The tragic shooting deaths of young people of color by police has generated outrage after some of these incidents were captured on video. There is no doubt that shooting deaths of unarmed people of color is the most extreme manifestation of this problem, but thousands of incidents take place every day in this country in which people of color are unfairly shot, beaten, harassed, threatened, menaced, humiliated, or disrespected by law enforcement officers.
EJI has documented a presumption of dangerousness that threatens people of color in American society during police encounters. An individual’s race, ethnicity, religion, nationality, and sometimes poverty are seen by police as indicators of danger, a basis for distrust or suspicion that marks a person as one to be feared, closely monitored, and targeted with force by police.
Two years ago, in South Carolina, a video captured the non-fatal shooting of 35-year-old Levar Jones, who is Black, by a white police officer.
As Josh Marshall wrote this week, the video is a remarkable example of how the presumption of dangerousness drives violent police conduct towards people of color. “Watching the video there’s little doubt in my mind that Jones’ being Black was the major reason that Groubert massively overreacted to an unthreatening situation,” Marshall writes, suggesting that the officer “freaks out” in this situation because he “instinctively sees Black people through a prism of threat and fear.”
The New York Times reported this week that recent studies confirm that Black men and women are more likely to be touched, handcuffed, pushed to the ground or pepper-sprayed by a police officer. The Center for Policing Equity found that police were 3.6 times as likely to use force against Black people than against whites, and a second study found that Black people were 50 percent more likely to be subjected to nonlethal uses of force by the police.
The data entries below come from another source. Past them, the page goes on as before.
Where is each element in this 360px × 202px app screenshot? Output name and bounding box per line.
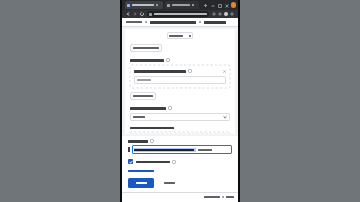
button[interactable]: Back xyxy=(125,11,131,17)
button[interactable]: Reload xyxy=(139,11,145,17)
button[interactable] xyxy=(132,145,232,154)
button[interactable]: Share xyxy=(211,11,217,17)
button[interactable] xyxy=(130,44,162,52)
button[interactable]: Extensions xyxy=(223,11,229,17)
button[interactable] xyxy=(130,92,156,100)
button[interactable] xyxy=(147,11,209,17)
button[interactable] xyxy=(125,1,163,9)
button[interactable] xyxy=(150,21,196,24)
button[interactable]: Minimize xyxy=(209,2,216,9)
button[interactable]: Menu xyxy=(229,11,235,17)
button[interactable] xyxy=(134,76,226,84)
button[interactable] xyxy=(158,178,180,188)
button[interactable] xyxy=(128,170,154,172)
button[interactable] xyxy=(130,113,230,121)
button[interactable] xyxy=(165,1,199,9)
button[interactable]: Help xyxy=(172,160,176,164)
button[interactable]: Forward xyxy=(132,11,138,17)
button[interactable]: Help xyxy=(166,58,170,62)
button[interactable] xyxy=(128,178,154,188)
button[interactable]: Profile xyxy=(231,2,236,8)
button[interactable]: Remove xyxy=(222,69,226,73)
button[interactable]: Help xyxy=(168,106,172,110)
button[interactable]: Help xyxy=(128,158,176,165)
button[interactable] xyxy=(204,21,226,24)
button[interactable]: New tab xyxy=(202,2,209,9)
button[interactable]: Close xyxy=(223,2,230,9)
button[interactable] xyxy=(126,21,142,23)
button[interactable]: Maximize xyxy=(216,2,223,9)
button[interactable] xyxy=(167,32,193,39)
button[interactable]: Help xyxy=(150,139,154,143)
button[interactable]: Help xyxy=(188,69,192,73)
button[interactable]: Bookmark xyxy=(217,11,223,17)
In 2013, 14-year-old Tremaine McMillian was choked, arrested, and prosecuted after he allegedly gave police officers a “dehumanizing stare” on a beach in Miami, Florida. Just after 11:00 a.m. on Memorial Day on Haulover Beach, Tremaine was carrying his newborn puppy, Polo, and a baby bottle for feeding the puppy, and playing around with another youngster when Miami-Dade police on ATVs confronted him.
“They told him that behavior was unacceptable,” Miami-Dade Police Detective Alvaro Zabaleta told reporters. “He walked away and officers followed him.” Zabaleta said the child gave officers “dehumanizing stares.” A police officer grabbed Tremaine and slammed him to the ground, injuring the puppy, then held Tremaine in a chokehold until he urinated on himself. The officers arrested Tremaine, and he was charged with disorderly conduct and resisting arrest with violence – a felony.
These non-lethal encounters with police are incredibly dangerous and effective at destroying community trust in law enforcement. They are the primary reason why many people of color feel at risk when they see the police. And while investigations and sometimes prosecutions follow fatal police shootings, excessive use of lesser force is rarely tracked, much less punished.
The impunity with which police officers act violently on their presumption that Black and brown people are guilty and dangerous echoes the era of racial terrorism in this country, when law enforcement not only failed to protect Black people, but often acquiesced or assisted in lynchings, and government officials at all levels permitted the torture and murder of Black citizens.
The presumption of guilt and dangerousness that endangers Black lives today is a legacy of that history, and EJI believes that public acknowledgement of law enforcement and government complicity in lynching is critical to change the culture of policing in America.